Exercise
From the entries below, please gather each line containing the string "rápida".

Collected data
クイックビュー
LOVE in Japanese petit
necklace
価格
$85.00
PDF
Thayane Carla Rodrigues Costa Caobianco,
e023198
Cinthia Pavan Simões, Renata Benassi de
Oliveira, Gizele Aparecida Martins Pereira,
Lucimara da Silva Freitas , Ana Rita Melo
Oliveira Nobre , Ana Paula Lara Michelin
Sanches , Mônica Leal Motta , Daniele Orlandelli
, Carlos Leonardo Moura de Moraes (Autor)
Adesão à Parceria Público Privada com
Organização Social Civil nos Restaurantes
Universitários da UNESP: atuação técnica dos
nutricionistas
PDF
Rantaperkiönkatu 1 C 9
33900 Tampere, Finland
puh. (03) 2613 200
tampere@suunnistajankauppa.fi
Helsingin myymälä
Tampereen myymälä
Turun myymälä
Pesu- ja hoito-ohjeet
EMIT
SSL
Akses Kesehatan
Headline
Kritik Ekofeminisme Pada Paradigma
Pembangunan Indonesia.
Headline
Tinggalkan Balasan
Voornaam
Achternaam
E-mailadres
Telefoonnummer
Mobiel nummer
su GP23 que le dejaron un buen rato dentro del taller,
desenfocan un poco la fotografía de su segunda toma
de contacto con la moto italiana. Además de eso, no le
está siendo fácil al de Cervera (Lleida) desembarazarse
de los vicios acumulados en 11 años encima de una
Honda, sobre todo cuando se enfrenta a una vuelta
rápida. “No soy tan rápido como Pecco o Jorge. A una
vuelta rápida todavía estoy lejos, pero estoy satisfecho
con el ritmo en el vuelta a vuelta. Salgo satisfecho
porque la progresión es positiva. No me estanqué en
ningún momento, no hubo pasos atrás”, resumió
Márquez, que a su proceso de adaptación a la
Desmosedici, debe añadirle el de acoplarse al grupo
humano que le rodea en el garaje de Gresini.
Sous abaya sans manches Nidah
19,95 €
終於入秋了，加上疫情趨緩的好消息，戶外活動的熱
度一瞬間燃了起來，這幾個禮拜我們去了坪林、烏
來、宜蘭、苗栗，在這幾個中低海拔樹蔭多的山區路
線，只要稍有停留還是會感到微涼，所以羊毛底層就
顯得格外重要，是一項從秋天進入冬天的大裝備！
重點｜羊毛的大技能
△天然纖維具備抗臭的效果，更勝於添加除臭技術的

Result for this exercise
rápida. “No soy tan rápido como Pecco o Jorge. A una
vuelta rápida todavía estoy lejos, pero estoy satisfecho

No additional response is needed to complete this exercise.